The mariner was re-reading a few of the more interesting articles in back issues of magazines. One from The Economist (August 13 2016) provoked thoughts about how culture would change if we lived a lot longer and how the economy and international relations would change and….
To share some thoughts with the reader, part of the article is copied below:
“Humanity must avoid the trap fallen into by Tithonus, a mythical Trojan who was granted eternal life by the gods, but forgot to ask also for eternal youth. Eventually, he withered into a cicada.
The trap of Tithonus is sprung because bodies have evolved to be throwaway vessels for the carriage of genes from one generation to the next. Biologists have a phrase for it: the disposable soma. It explains not only general senescence, but also why dementia, cancer, cardiovascular problems, arthritis and many other things are guarded against in youth, but crammed into old age once reproduction is done with. These, too, must be treated if a long and healthy life is to become routine. Moreover, even a healthy brain may age badly. An organ evolved to accommodate 70 or 80 years of memories may be unable to cope when asked to store 150 years’ worth.”
There are other social points made in the article. If the reader is interested, see: http://www.economist.com/printedition/2016-08-13 Page 14.

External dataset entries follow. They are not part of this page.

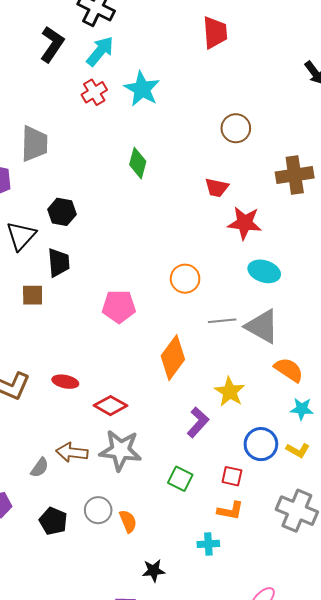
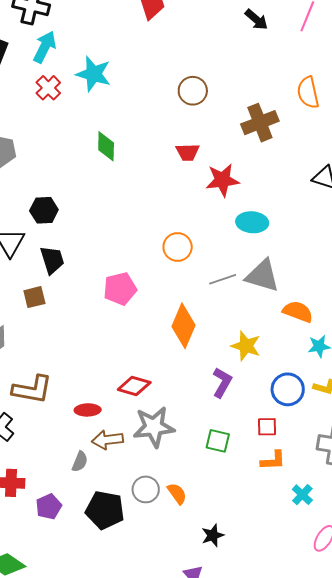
red ellipse: (65, 382) -> (88, 410), moved
black pentagon: (53, 521) -> (105, 510), size x1.4
cyan cross: (208, 544) -> (302, 495), moved, turned -30

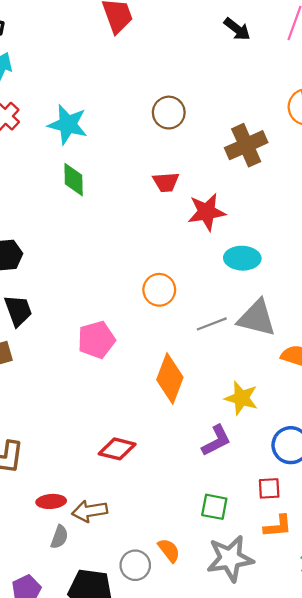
cyan star: (94, 74) -> (68, 124), moved
purple L-shape: (222, 382) -> (216, 441), turned 36
red ellipse: (88, 410) -> (51, 501), moved
gray star: (154, 427) -> (230, 559), moved
orange semicircle: (177, 494) -> (169, 550), moved

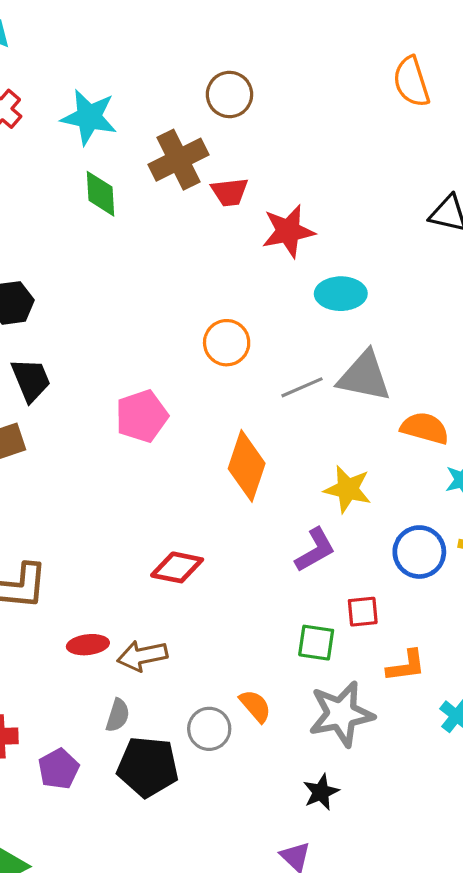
brown cross: (246, 145) -> (178, 160), moved
red square: (269, 488) -> (363, 612), moved
gray semicircle: (59, 537) -> (118, 715), moved

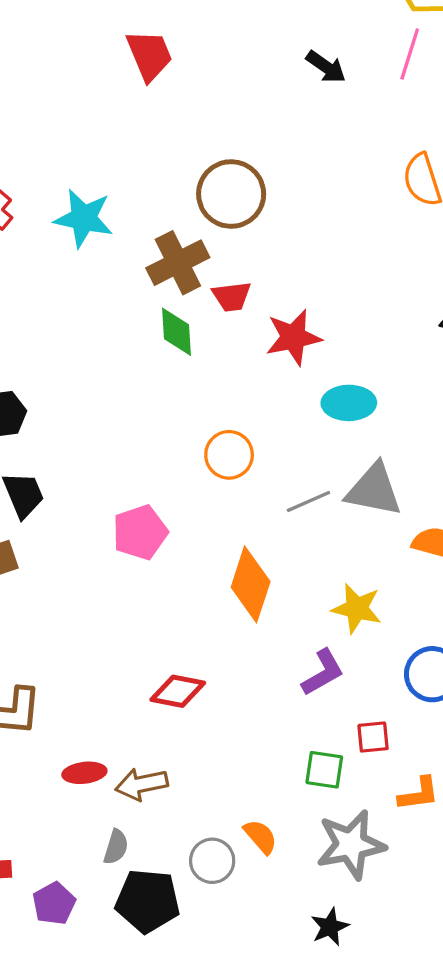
brown circle: (229, 95) -> (231, 194), size x1.4
green diamond: (100, 194) -> (177, 332), moved

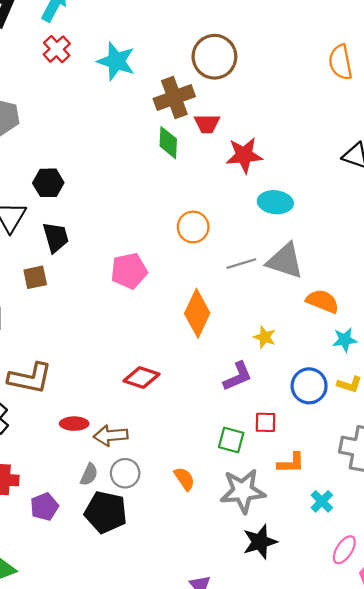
yellow star: (357, 608) -> (265, 337), size x0.7
gray circle: (212, 861) -> (125, 473), moved
black star: (330, 927) -> (260, 542), moved, size x1.4

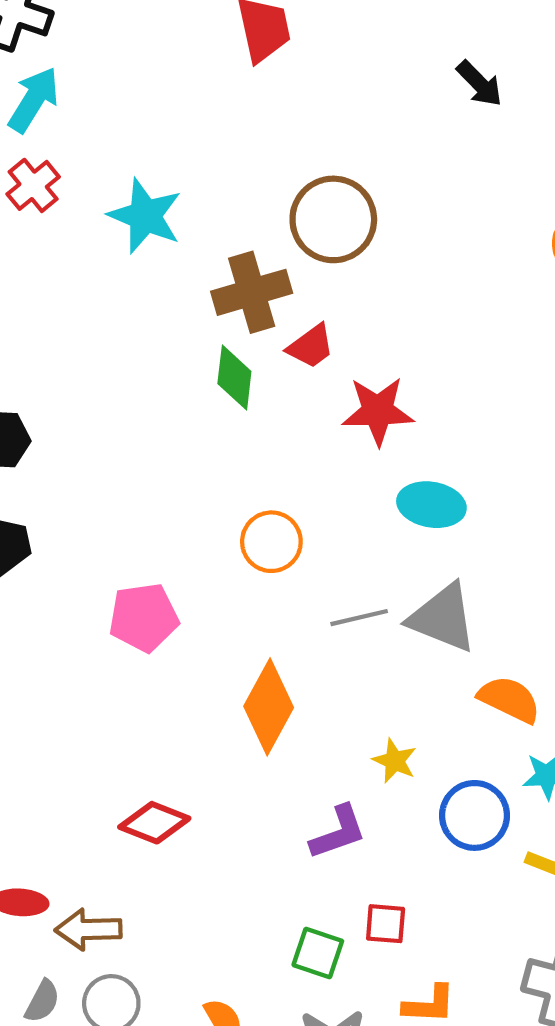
red trapezoid: (207, 124) -> (311, 346), turned -40
blue circle: (309, 386) -> (475, 815), moved

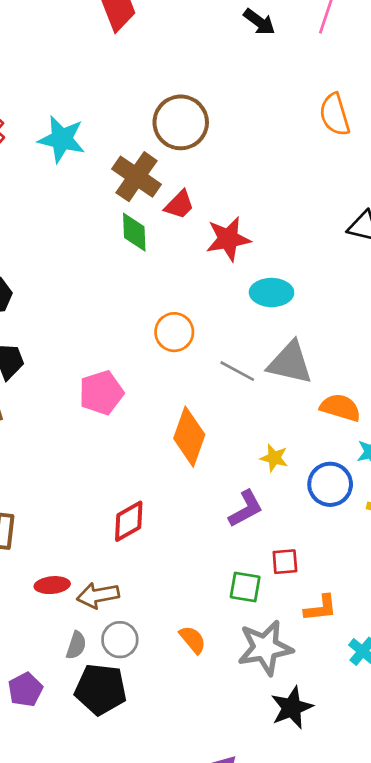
brown cross: (252, 292) -> (137, 177), turned -30
gray line: (359, 618) -> (237, 371), turned 51
red diamond: (154, 823) -> (129, 521), turned -42

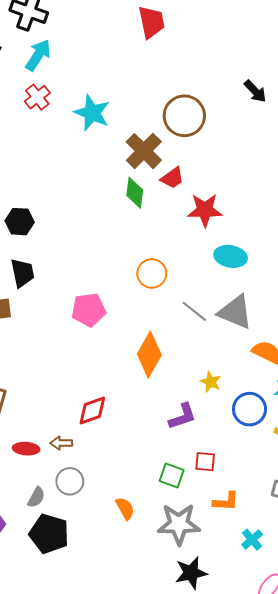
black arrow: (259, 22) -> (255, 91), moved
brown arrow: (98, 595) -> (61, 443), moved, size x0.7
gray circle: (120, 640) -> (70, 481), moved

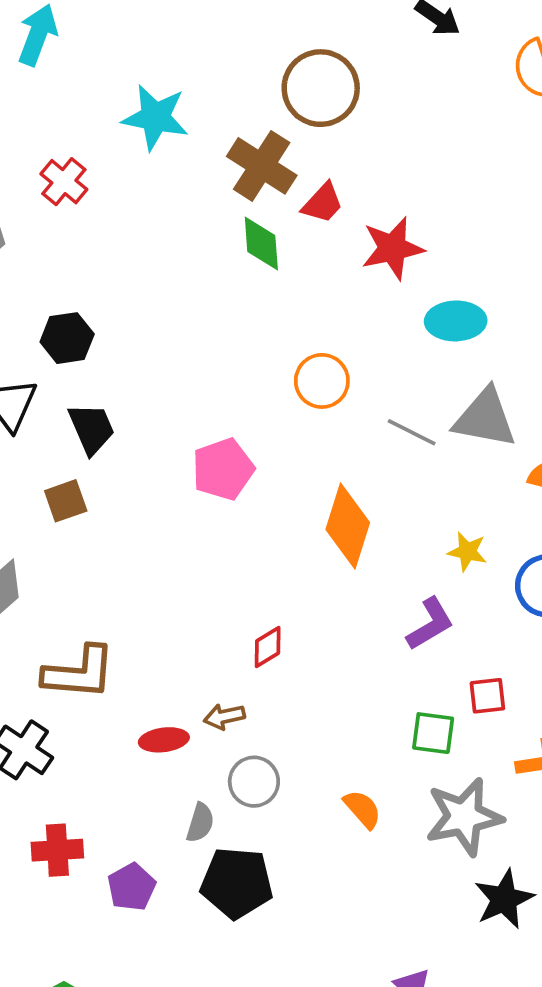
red cross: (37, 97) -> (64, 182), moved
red diamond: (92, 410) -> (268, 647), size x0.7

Using these thoughts as a springboard, one can take off running in many directions. The mariner provides a few:
How will family life change? Today, children typically are born before parents are forty; later adult partnership has a few awkward adjustments which may have to be taken seriously on a cultural level and dealt with differently than the present decorum provides. Will a lifespan become two or three life spans? The Economist says having children at 100 could be possible.
Today, one of the serious issues that confront us is the economics of older workers; not just at age 65 or 70 but the prejudice against the middle-aged worker – say someone approaching 50. If workers lived healthily beyond 100 or 120, should they be bumped off the first team so younger blood can move up the ladder?
Retirement is a growing problem today. Depression, boredom, lack of personal value and raison d’être are psychological traps even if one lives only a decade into retirement. How about living 50 or 60 years?
The economic side of the retired lifestyle is an even larger issue. Is a retiree required to carry a pension for self support? Where does the money come from to live another 100 years?
Sociologists say that a neighborhood has a span of 60 years. Built in 1960 as a new, upscale neighborhood with lots of young people, new houses and streets, and a bustling social culture – in 60 years it will be old houses, old people, lots of rentals and a slip in economic class. What if the neighborhood has to remain dynamic for 100 years?
Will there be senior pro sport leagues? Where does Roger Federer go to play when he reaches 50 given medicine will keep him young enough not to lose that step most athletes lose around 30?
Will hotspots like Sandals move their fantasy advertisements out a few decades? What do healthy 120 year-olds fantasize about?
Malthus[1] would be in a frenzy if he heard people would live virtually forever. He believed that overcrowding would force humans back to primitive cultures because resources would become scarce. Well, how will we manage excessive population when people won’t die?
Presented a bit tongue in cheek, actually these questions will require immense change in H. sapiens’ arc of life.
Joseph Campbell isn’t here to help us make a new one.
Ancient Mariner
[1] — Thomas Malthus, 1798. An Essay on the Principle of Population.